Lady Gaga's Oscar Performance
Gregg DeGuire/ Kevin Winter/ Todd Williamson/ Kevin Winter/ John Shearer/ Steve Granitz/ Jeffrey Mayer/ Getty Images
First a brief moment to say that, though her outfit did not fit well (and see earlier where I don’t understand why we commit crimes against breasts), I would always rather see an interesting choice that’s not quite right than a boring column.
But that’s not really what everyone’s talking about, of course. Lady Gaga’s performance was much, much, much celebrated last night and I even read headlines that said things such as ‘this is what will be remembered from this year’s Oscars’. Those are big, dramatic headlines, and I was concerned, because I didn’t feel the same amount of impact—at least not initially.
Joe Biden coming on the Oscars to promote Itsonus.org is massive. Explicit, specific endorsement of a website that is crystal clear about consent. He was his typical Joe Biden self, looking as ready to tell a joke as he is at the SOTU, but it was amazing.
As for the performance, I think it was clearly very evocative in the theatre. There were any number of shots of people in tears and I don’t think that’s pretension—and of course having all of the survivors right there in the theatre makes it clean and affecting in a very real way.
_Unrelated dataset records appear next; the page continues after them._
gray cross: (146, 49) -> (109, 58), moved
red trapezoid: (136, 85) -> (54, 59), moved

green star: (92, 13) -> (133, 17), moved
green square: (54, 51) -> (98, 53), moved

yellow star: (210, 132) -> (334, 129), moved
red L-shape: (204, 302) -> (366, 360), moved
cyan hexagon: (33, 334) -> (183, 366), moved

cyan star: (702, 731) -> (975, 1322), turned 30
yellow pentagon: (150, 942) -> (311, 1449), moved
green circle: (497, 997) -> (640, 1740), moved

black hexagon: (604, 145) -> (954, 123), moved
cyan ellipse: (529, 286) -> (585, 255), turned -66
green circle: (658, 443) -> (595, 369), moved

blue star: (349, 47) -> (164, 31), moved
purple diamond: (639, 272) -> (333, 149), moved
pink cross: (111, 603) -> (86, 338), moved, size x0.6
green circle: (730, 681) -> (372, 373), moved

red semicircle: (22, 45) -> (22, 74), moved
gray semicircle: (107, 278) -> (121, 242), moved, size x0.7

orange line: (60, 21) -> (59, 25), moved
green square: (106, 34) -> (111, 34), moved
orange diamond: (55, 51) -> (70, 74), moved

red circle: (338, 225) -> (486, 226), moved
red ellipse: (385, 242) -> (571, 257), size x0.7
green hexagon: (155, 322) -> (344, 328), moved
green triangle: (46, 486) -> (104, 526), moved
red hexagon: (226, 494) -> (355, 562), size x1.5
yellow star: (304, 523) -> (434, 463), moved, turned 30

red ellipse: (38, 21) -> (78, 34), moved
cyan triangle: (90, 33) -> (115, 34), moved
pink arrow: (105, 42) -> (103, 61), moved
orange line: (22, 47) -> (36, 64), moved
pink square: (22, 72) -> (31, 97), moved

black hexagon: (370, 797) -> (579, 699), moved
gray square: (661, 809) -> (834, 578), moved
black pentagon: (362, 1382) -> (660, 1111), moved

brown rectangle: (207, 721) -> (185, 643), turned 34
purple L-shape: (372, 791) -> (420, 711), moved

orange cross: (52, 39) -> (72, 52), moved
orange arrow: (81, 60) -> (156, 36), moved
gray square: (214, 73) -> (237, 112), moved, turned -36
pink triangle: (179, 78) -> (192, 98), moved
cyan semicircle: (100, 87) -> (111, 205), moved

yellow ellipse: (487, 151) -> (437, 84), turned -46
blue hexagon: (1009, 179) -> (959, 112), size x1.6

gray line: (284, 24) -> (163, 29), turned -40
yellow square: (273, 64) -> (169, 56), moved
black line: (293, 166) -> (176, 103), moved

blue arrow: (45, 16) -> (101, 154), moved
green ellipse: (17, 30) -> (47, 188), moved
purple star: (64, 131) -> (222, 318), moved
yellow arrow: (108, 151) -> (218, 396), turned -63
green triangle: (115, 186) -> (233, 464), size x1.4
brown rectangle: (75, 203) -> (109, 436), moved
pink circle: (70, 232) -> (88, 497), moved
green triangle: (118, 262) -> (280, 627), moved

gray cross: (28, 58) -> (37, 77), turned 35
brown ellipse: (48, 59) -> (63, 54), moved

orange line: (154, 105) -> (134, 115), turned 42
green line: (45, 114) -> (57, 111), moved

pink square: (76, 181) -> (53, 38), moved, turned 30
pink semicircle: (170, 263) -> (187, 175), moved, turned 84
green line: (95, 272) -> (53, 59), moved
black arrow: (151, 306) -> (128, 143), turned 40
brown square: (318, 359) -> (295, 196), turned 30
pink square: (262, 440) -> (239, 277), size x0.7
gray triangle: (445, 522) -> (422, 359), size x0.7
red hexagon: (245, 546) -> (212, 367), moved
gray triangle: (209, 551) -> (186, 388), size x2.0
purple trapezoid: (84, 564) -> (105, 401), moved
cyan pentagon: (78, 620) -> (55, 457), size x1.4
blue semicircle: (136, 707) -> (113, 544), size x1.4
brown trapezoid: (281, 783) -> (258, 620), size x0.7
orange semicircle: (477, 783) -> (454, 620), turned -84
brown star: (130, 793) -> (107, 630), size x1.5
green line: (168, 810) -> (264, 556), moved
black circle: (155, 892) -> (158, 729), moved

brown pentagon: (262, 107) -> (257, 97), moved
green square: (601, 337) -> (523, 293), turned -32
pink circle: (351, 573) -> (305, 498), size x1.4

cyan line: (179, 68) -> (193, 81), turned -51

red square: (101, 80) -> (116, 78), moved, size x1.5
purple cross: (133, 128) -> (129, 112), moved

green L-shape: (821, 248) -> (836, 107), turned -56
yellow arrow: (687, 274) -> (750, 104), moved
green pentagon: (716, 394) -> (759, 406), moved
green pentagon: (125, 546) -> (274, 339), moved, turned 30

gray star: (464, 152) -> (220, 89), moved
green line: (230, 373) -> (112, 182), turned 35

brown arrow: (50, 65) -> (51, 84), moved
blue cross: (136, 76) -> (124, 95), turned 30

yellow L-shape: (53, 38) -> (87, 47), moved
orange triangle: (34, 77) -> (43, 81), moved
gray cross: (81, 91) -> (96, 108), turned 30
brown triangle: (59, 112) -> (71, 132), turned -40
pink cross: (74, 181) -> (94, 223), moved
I wish I had felt the enormity of it the same way on television. A smart friend of mine said she felt like Gaga’s performance was for a concert hall (or in this case, a theatre) but it was shot like an intimate, MTV Unplugged. Gaga was performing for the theatre, but that meant that on TV, it came across not as powerful, but just as dramatic and over the top. I felt really distracted from the song I very much wanted to hear and feel and I feel badly saying that, because it doesn’t take anything away from the message, or the song’s musical merits as written, or the fact that someone can feel and react and perform any way they want to. I’m not trying to discount the bravery of the survivors on the stage. But I wonder whether, when Gaga watches back the tape of the performance, she’ll feel as though the performance she gave was the performance that was broadcast. Television is a strange mistress.